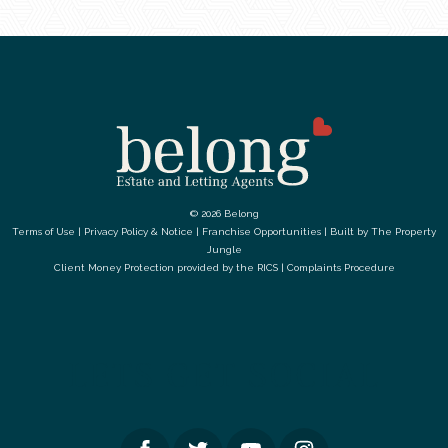
© 2026 Belong
Terms of Use
|
Privacy Policy & Notice
|
Franchise Opportunities
|
Built by The Property
Jungle
Client Money Protection provided by the
RICS
|
Complaints Procedure
LETS GET SOCIAL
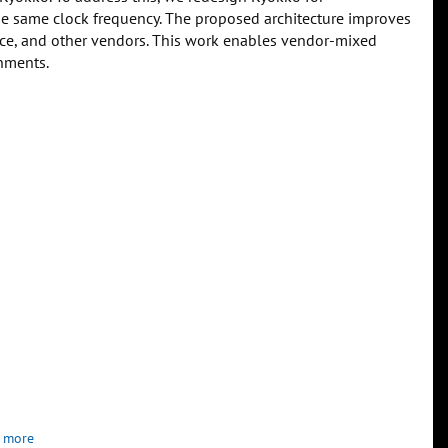
e same clock frequency. The proposed architecture improves
ttice, and other vendors. This work enables vendor-mixed
nments.
 more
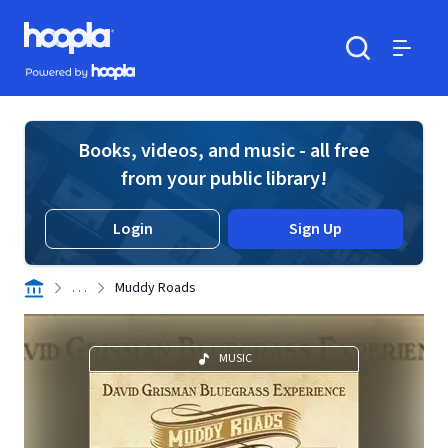
Skip to main content
Hoopla logo
Powered by Hoopla
Search
Menu
Books, videos, and music - all free
from your public library!
Login
Sign Up
. . .
Muddy Roads
MUSIC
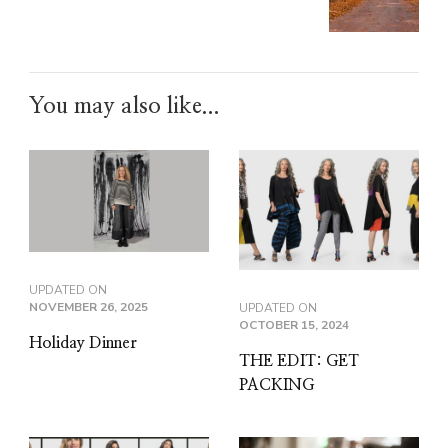
You may also like...
UPDATED ON
NOVEMBER 26, 2025
UPDATED ON
OCTOBER 15, 2024
Holiday Dinner
THE EDIT: GET
PACKING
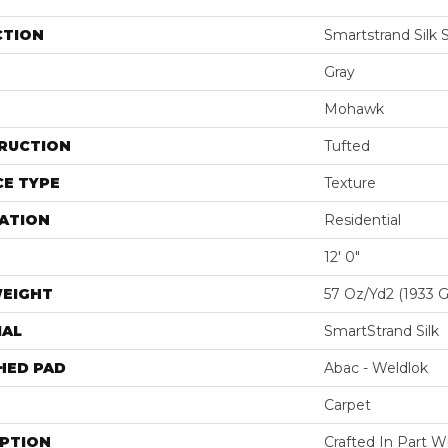
CTION
Smartstrand Silk 
Gray
Mohawk
RUCTION
Tufted
E TYPE
Texture
ATION
Residential
12' 0"
WEIGHT
57 Oz/yd2 (1933 
IAL
SmartStrand Silk
HED PAD
Abac - Weldlok
Carpet
IPTION
Crafted In Part W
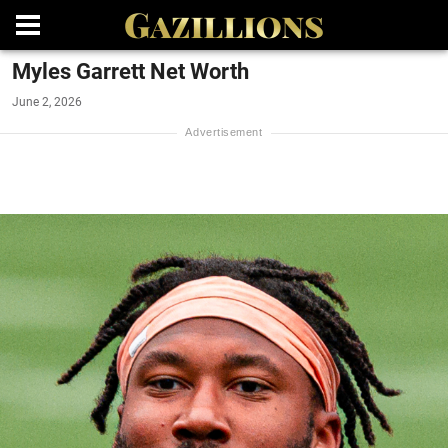
Myles Garrett Net Worth
June 2, 2026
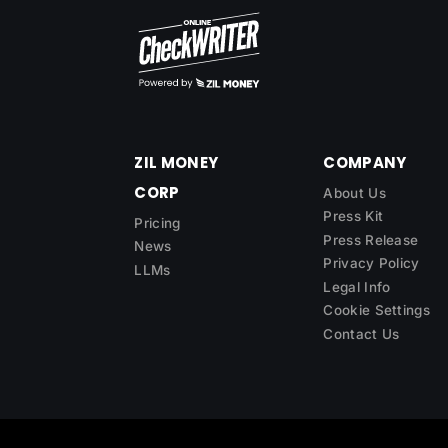
ZIL MONEY
COMPANY
CORP
About Us
Press Kit
Pricing
Press Release
News
Privacy Policy
LLMs
Legal Info
Cookie Settings
Contact Us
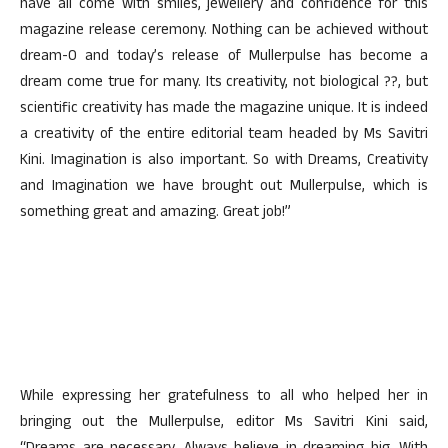
have all come with smiles, jewellery and confidence for this
magazine release ceremony. Nothing can be achieved without
dream-0 and today’s release of Mullerpulse has become a
dream come true for many. Its creativity, not biological ??, but
scientific creativity has made the magazine unique. It is indeed
a creativity of the entire editorial team headed by Ms Savitri
Kini. Imagination is also important. So with Dreams, Creativity
and Imagination we have brought out Mullerpulse, which is
something great and amazing. Great job!”
While expressing her gratefulness to all who helped her in
bringing out the Mullerpulse, editor Ms Savitri Kini said,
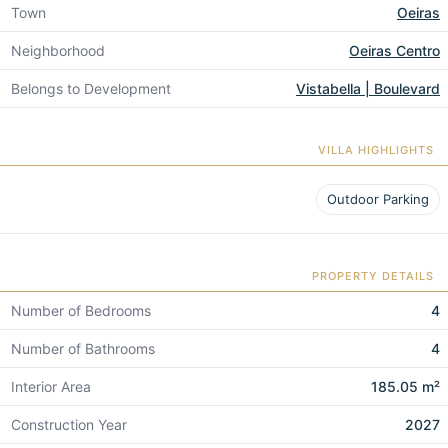
Town
Oeiras
Neighborhood
Oeiras Centro
Belongs to Development
Vistabella | Boulevard
VILLA HIGHLIGHTS
Outdoor Parking
PROPERTY DETAILS
Number of Bedrooms
4
Number of Bathrooms
4
Interior Area
185.05 m²
Construction Year
2027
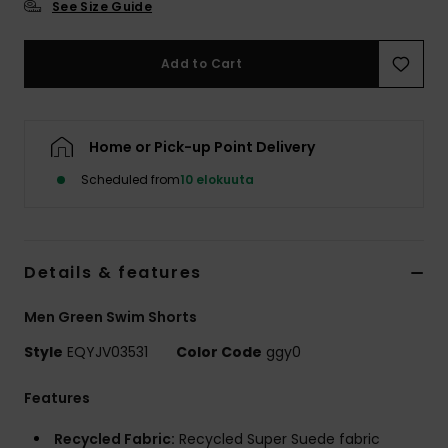
See Size Guide
Add to Cart
Home or Pick-up Point Delivery
Scheduled from
10 elokuuta
Details & features
Men Green Swim Shorts
Style
EQYJV03531
Color Code
ggy0
Features
Recycled Fabric:
Recycled Super Suede fabric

:: TO DO ::
All of the entries above are to be transcribed word for word, with no pictures included.

:: OUTPUT BELOW ::
© 2026 Belong
Terms of Use
|
Privacy Policy & Notice
|
Franchise Opportunities
|
Built by The Property
Jungle
Client Money Protection provided by the
RICS
|
Complaints Procedure
LETS GET SOCIAL
e same clock frequency. The proposed architecture improves
ttice, and other vendors. This work enables vendor-mixed
nments.
 more
Skip to main content
Hoopla logo
Powered by Hoopla
Search
Menu
Books, videos, and music - all free
from your public library!
Login
Sign Up
. . .
Muddy Roads
MUSIC
You may also like...
UPDATED ON
NOVEMBER 26, 2025
UPDATED ON
OCTOBER 15, 2024
Holiday Dinner
THE EDIT: GET
PACKING
CTION
Smartstrand Silk 
Gray
Mohawk
RUCTION
Tufted
E TYPE
Texture
ATION
Residential
12' 0"
WEIGHT
57 Oz/yd2 (1933 
IAL
SmartStrand Silk
HED PAD
Abac - Weldlok
Carpet
IPTION
Crafted In Part W
Myles Garrett Net Worth
June 2, 2026
ZIL MONEY
COMPANY
CORP
About Us
Press Kit
Pricing
Press Release
News
Privacy Policy
LLMs
Legal Info
Cookie Settings
Contact Us
have all come with smiles, jewellery and confidence for this
magazine release ceremony. Nothing can be achieved without
dream-0 and today’s release of Mullerpulse has become a
dream come true for many. Its creativity, not biological ??, but
scientific creativity has made the magazine unique. It is indeed
a creativity of the entire editorial team headed by Ms Savitri
Kini. Imagination is also important. So with Dreams, Creativity
and Imagination we have brought out Mullerpulse, which is
something great and amazing. Great job!”
While expressing her gratefulness to all who helped her in
bringing out the Mullerpulse, editor Ms Savitri Kini said,
Town
Oeiras
Neighborhood
Oeiras Centro
Belongs to Development
Vistabella | Boulevard
VILLA HIGHLIGHTS
Outdoor Parking
PROPERTY DETAILS
Number of Bedrooms
4
Number of Bathrooms
4
Interior Area
185.05 m²
Construction Year
2027
See Size Guide
Add to Cart
Home or Pick-up Point Delivery
Scheduled from
10 elokuuta
Details & features
Men Green Swim Shorts
Style
EQYJV03531
Color Code
ggy0
Features
Recycled Fabric:
Recycled Super Suede fabric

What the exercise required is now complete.